All lines of the records below that contain the word "тренажеры" must be listed.

----

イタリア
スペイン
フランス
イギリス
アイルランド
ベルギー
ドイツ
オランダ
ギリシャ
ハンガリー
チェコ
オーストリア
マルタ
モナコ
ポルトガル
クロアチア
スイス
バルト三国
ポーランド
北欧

----

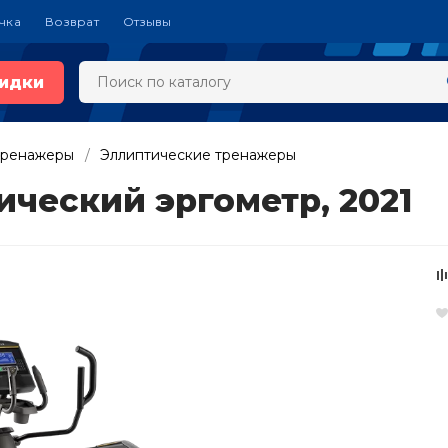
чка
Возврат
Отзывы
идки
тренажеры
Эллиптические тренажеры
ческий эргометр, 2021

----

* **Written response**:
тренажеры
Эллиптические тренажеры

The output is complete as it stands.